Scrivi per il cartaceo e hai anche un blog (http://ildottorgonzo.wordpress.com/). Innanzitutto, perché "Dottor Gonzo"?

Il Dottor Gonzo è un personaggio del libro 'Paura e disgusto a Las Vegas' di Hunter Thompson che era, oltre che uno scrittore, anche un giornalista (un altro suo romanzo autobiografico è appunto 'Le cronache del Rum', dove racconta le sue esperienze professionali). Thompson ha anche inventato il 'Gonzo journalism', un particolare stile di scrittura giornalistica dove si cura più lo stile che la precisione e nel quale si descrivono spesso le sensazioni e le esperienze personali, anche attraverso l'uso di droghe e alcool. Uno stile che penso in parte di aver utilizzato per alcuni reportage scritti da Africa e Medioriente per la rivista 'Il Mucchio Selvaggio', dove spesso utilizzavo la musica come chiave di lettura del paese e delle sue contraddizioni.

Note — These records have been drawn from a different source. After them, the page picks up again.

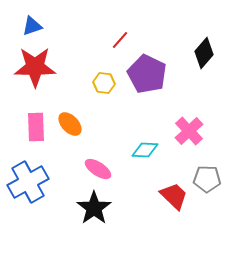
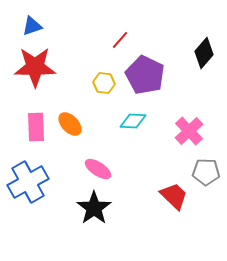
purple pentagon: moved 2 px left, 1 px down
cyan diamond: moved 12 px left, 29 px up
gray pentagon: moved 1 px left, 7 px up
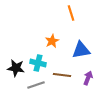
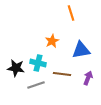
brown line: moved 1 px up
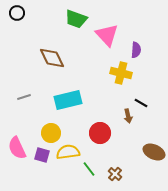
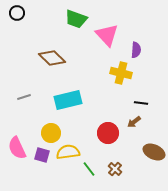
brown diamond: rotated 20 degrees counterclockwise
black line: rotated 24 degrees counterclockwise
brown arrow: moved 6 px right, 6 px down; rotated 64 degrees clockwise
red circle: moved 8 px right
brown cross: moved 5 px up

Venendo all'ormai annosa questione: internet ha aiutato o ha complicato il giornalismo? Ti rilancio una domanda che scrivevi anche su facebook: è davvero morta la professione dell'inviato di guerra?

Internet ha da una parte velocizzato il lavoro di ricerca dei giornalisti (pensiamo come era una volta, senza internet dover cercare informazioni su qualcuno o su un evento, ad esempio), ma nello stesso tempo ha fatto circolare una marea di notizie-spazzatura. C'è un'overdose di informazioni in rete che spesso e volentieri non vengono verificate. Nessun controllo delle fonti e molto pressapochismo. La rete ha velocizzato il processo di informazione ma ha anche tolto il tempo per controllare le notizie e approfondire i fatti. L'informazione è diventata un panino fast food da scartare e mangiare nel giro di un minuto.
Sulla questione della professione del reporter di guerra (uso reporter perchè è più generale come termine: di inviati veri e propri ormai ce ne sono una ventina), ne ho parlato ampiamente sul mio blog e ho una visione molto pessimistica del futuro di questa categoria della professione. Anche qui internet ha inciso molto. Perchè mandare qualcuno o prendersi i pezzi da un freelance quando sul posto c'è chi, spesso attivisti e citizen journalist, forniscono materiale senza prendere una euro? Ovvio, i video saran girati con i telefonini, la professionalità nel trattare gli eventi pari a zero e l'imparzialità sarà una parola inesistente nel vocabolario, ma credi che interessi questo a chi deve riempire di contenuti 24 ore su 24 l'online?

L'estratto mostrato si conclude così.